YOUR ASSIGNMENT
Find the line with "L’Utilisateur sera avisé" in the entries below, then reproduce it and every line after it down to and including the line with "Les tarifs des", exactly.

AVAILABLE RECORDS
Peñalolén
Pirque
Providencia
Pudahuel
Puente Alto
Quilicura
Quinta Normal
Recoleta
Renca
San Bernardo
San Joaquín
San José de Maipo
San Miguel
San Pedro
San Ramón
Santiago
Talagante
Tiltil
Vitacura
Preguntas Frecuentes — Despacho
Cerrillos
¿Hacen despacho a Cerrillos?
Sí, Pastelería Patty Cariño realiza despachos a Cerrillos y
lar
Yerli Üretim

--

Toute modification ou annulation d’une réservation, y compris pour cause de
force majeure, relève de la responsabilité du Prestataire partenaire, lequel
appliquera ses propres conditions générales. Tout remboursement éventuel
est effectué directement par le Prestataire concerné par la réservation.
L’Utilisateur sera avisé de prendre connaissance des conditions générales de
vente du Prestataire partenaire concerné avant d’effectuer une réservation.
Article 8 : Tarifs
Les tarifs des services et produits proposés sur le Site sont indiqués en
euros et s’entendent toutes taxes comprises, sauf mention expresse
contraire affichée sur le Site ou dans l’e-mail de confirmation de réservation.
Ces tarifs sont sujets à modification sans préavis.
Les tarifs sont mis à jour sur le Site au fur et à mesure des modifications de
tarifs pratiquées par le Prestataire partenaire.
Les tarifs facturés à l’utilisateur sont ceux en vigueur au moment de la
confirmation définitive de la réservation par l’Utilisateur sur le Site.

==

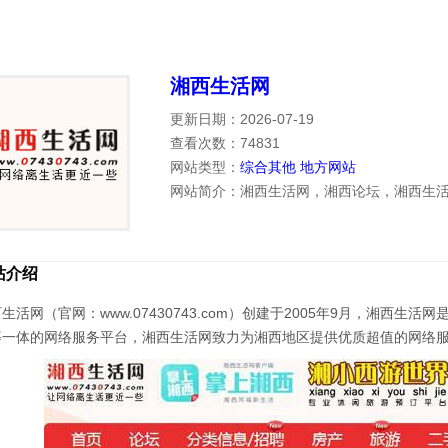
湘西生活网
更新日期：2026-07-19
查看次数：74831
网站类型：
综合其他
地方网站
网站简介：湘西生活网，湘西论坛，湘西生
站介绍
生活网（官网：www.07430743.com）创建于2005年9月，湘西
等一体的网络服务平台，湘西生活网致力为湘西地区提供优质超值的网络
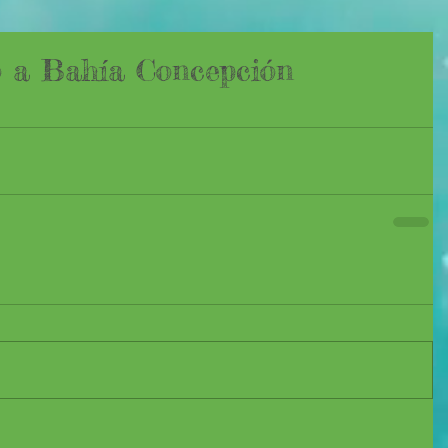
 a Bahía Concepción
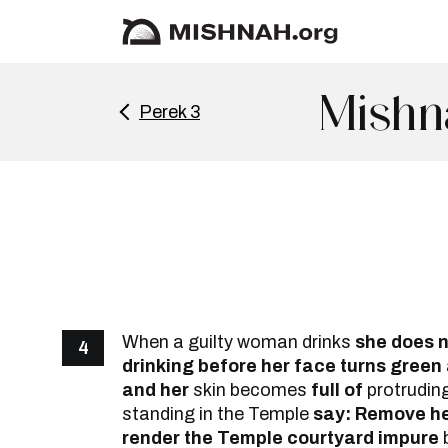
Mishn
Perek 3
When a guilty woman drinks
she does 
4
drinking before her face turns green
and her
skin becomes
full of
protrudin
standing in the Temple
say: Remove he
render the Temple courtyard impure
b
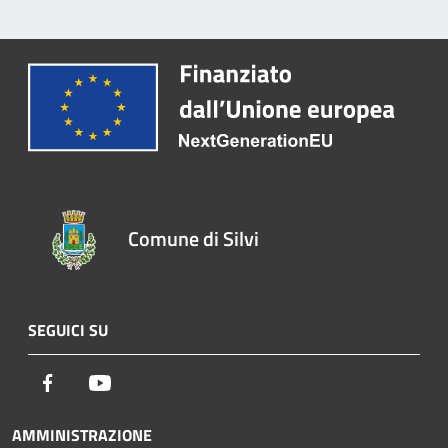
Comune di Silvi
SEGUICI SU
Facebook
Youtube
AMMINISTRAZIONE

RESPONSE TO THE EXERCISE
L’Utilisateur sera avisé de prendre connaissance des conditions générales de
vente du Prestataire partenaire concerné avant d’effectuer une réservation.
Article 8 : Tarifs
Les tarifs des services et produits proposés sur le Site sont indiqués en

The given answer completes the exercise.